[Records excerpted from a collection]

━━━━━━━━━━━━━━━━━━━━

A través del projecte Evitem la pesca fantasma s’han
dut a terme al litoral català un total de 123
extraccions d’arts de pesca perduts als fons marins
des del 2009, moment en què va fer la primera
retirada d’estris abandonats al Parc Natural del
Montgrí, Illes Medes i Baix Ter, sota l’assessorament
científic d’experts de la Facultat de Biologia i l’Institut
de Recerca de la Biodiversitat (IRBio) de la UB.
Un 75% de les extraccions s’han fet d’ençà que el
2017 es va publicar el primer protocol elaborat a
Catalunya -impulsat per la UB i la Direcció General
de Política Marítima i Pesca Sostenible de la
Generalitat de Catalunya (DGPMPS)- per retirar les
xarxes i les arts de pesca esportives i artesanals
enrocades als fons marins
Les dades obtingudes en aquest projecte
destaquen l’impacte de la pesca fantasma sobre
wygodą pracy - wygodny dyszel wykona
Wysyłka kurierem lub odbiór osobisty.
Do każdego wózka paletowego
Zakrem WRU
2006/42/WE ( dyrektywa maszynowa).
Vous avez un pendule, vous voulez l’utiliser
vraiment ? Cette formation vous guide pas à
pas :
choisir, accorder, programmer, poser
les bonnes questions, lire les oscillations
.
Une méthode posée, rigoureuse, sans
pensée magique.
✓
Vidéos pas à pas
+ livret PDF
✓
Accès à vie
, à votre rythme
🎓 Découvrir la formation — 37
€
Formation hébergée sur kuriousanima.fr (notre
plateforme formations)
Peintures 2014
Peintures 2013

━━━━━━━━━━━━━━━━━━━━

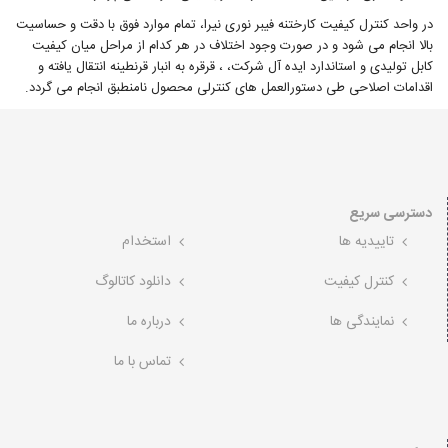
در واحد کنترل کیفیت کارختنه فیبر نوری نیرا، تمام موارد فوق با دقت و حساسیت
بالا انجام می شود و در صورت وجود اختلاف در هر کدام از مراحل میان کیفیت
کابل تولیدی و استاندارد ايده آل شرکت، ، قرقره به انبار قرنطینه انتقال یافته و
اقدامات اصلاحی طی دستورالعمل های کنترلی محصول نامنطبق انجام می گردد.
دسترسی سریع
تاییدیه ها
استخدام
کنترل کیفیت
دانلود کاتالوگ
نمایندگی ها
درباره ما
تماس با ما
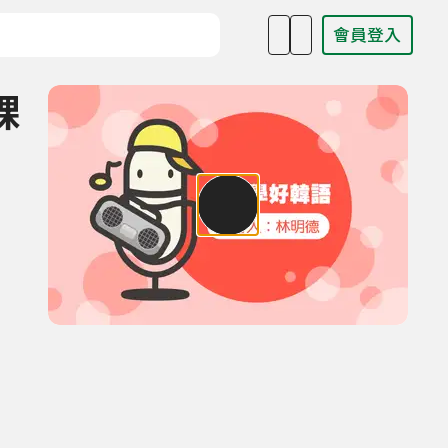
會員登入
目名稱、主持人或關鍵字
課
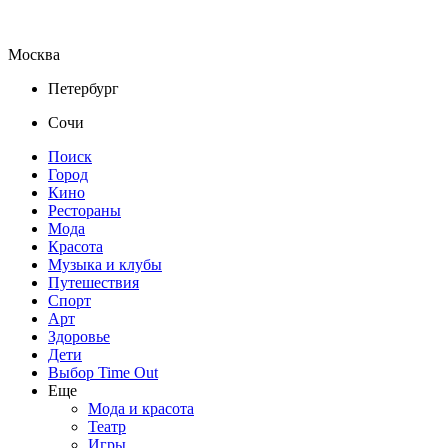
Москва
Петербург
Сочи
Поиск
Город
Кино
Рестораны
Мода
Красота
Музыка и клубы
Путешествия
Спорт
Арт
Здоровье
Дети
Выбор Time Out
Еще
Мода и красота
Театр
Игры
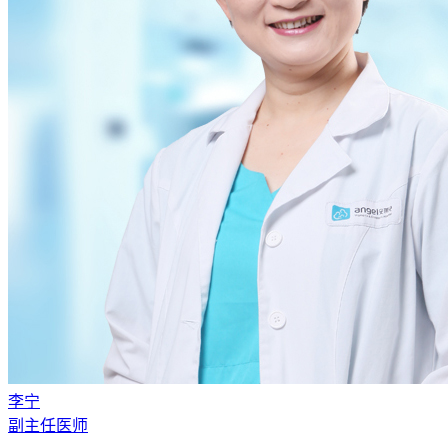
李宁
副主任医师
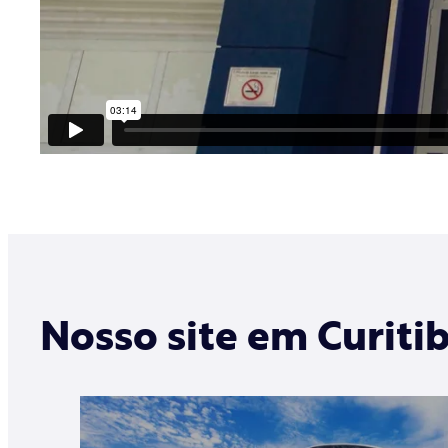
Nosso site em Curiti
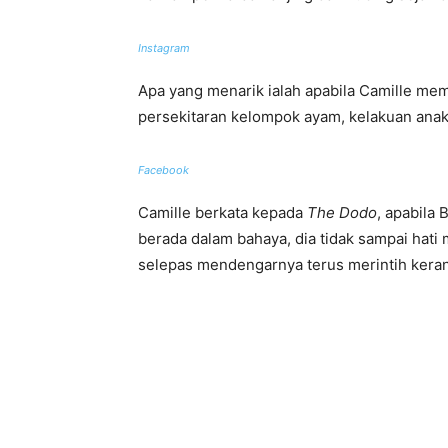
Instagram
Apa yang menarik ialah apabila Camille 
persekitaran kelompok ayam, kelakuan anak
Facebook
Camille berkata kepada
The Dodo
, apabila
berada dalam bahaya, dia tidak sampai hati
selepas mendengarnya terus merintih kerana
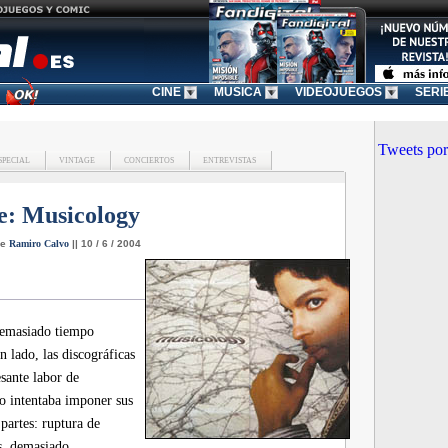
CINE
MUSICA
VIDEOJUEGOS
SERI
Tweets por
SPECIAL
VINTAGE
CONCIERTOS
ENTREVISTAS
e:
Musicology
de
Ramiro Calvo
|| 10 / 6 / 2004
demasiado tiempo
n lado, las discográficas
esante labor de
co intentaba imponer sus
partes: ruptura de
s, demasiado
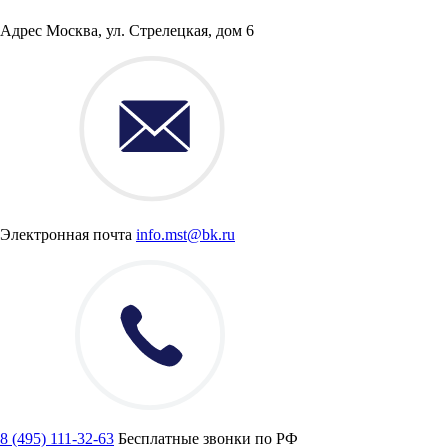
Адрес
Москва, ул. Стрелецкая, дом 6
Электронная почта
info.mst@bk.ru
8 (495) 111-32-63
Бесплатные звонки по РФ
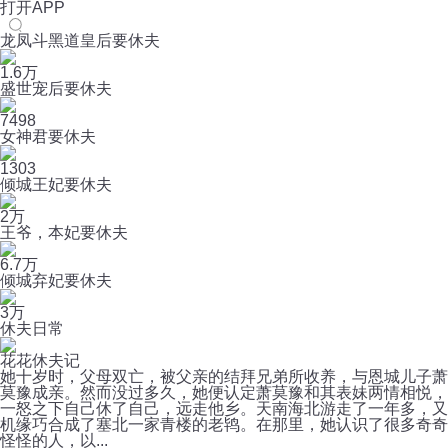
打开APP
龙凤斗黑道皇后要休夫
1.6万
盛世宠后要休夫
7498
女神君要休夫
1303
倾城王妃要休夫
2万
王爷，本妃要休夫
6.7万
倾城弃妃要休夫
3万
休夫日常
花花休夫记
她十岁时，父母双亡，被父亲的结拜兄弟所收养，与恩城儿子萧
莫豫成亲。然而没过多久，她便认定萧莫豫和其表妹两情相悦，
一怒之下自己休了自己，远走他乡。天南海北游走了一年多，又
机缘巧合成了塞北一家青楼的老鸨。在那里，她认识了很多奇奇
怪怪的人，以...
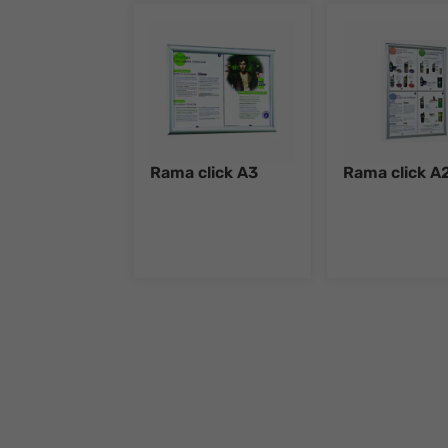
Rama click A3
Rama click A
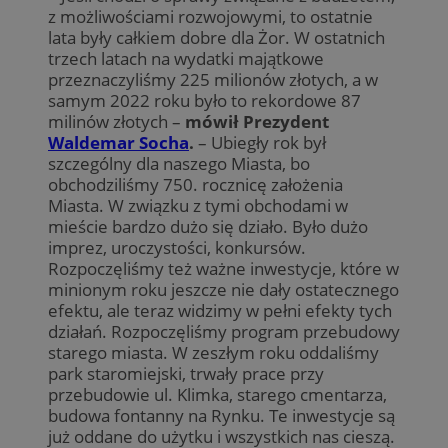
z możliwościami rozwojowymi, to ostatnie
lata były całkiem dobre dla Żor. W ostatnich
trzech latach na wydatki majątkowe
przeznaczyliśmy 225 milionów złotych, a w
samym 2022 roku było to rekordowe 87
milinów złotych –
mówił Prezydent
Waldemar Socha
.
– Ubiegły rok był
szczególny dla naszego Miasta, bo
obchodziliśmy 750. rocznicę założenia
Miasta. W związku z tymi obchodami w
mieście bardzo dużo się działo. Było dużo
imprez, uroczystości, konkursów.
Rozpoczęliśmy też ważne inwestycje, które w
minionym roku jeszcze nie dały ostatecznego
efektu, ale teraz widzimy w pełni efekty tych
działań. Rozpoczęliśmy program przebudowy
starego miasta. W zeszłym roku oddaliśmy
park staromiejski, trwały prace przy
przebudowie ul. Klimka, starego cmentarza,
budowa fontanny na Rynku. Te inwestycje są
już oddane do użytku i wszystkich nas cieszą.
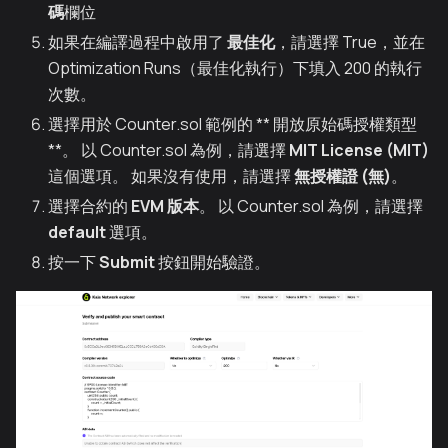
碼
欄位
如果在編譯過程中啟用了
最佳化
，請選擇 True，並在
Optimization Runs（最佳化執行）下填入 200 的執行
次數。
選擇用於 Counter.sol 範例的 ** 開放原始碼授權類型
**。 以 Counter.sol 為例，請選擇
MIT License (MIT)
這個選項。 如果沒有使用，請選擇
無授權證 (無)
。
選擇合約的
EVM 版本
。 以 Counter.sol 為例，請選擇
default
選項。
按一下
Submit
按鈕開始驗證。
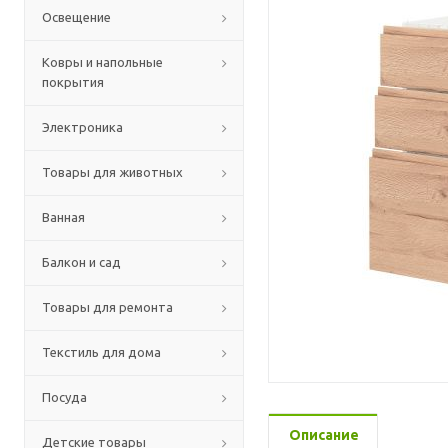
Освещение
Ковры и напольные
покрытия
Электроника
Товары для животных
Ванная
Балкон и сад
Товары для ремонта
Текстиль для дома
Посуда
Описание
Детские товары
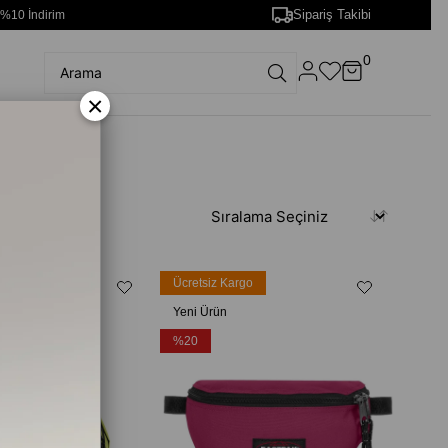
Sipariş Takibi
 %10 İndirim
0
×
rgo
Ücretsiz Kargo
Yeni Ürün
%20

━━━━━━━━━━━━━━━━━━━━

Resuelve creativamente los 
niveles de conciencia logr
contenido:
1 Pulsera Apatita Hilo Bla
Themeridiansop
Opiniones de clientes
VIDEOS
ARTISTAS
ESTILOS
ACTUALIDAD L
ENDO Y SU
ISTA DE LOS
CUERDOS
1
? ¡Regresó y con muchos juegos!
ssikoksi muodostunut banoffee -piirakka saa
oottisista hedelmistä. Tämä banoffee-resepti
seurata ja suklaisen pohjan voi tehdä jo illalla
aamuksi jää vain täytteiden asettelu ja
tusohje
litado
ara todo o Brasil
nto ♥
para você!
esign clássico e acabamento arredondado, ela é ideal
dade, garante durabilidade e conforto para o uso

━━━━━━━━━━━━━━━━━━━━

**What the task requires:** Count the lines in the entries that hold the word "marins", and give nothing but the total.

**Result below:** 2